**Requirement**.
Note the line where "Antworten zu Themen in diesem Forum erstelle" appears in the data below; write it out exactly, along with every line that comes after it to the end.

[Page images and extracted text]
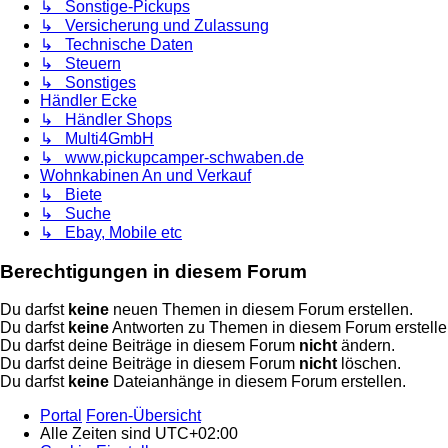
↳ Sonstige-Pickups
↳ Versicherung und Zulassung
↳ Technische Daten
↳ Steuern
↳ Sonstiges
Händler Ecke
↳ Händler Shops
↳ Multi4GmbH
↳ www.pickupcamper-schwaben.de
Wohnkabinen An und Verkauf
↳ Biete
↳ Suche
↳ Ebay, Mobile etc
Berechtigungen in diesem Forum
Du darfst
keine
neuen Themen in diesem Forum erstellen.
Du darfst
keine
Antworten zu Themen in diesem Forum erstelle
Du darfst deine Beiträge in diesem Forum
nicht
ändern.
Du darfst deine Beiträge in diesem Forum
nicht
löschen.
Du darfst
keine
Dateianhänge in diesem Forum erstellen.
Portal
Foren-Übersicht
Alle Zeiten sind
UTC+02:00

**Expected answer**.
Antworten zu Themen in diesem Forum erstelle
Du darfst deine Beiträge in diesem Forum
nicht
ändern.
Du darfst deine Beiträge in diesem Forum
nicht
löschen.
Du darfst
keine
Dateianhänge in diesem Forum erstellen.
Portal
Foren-Übersicht
Alle Zeiten sind
UTC+02:00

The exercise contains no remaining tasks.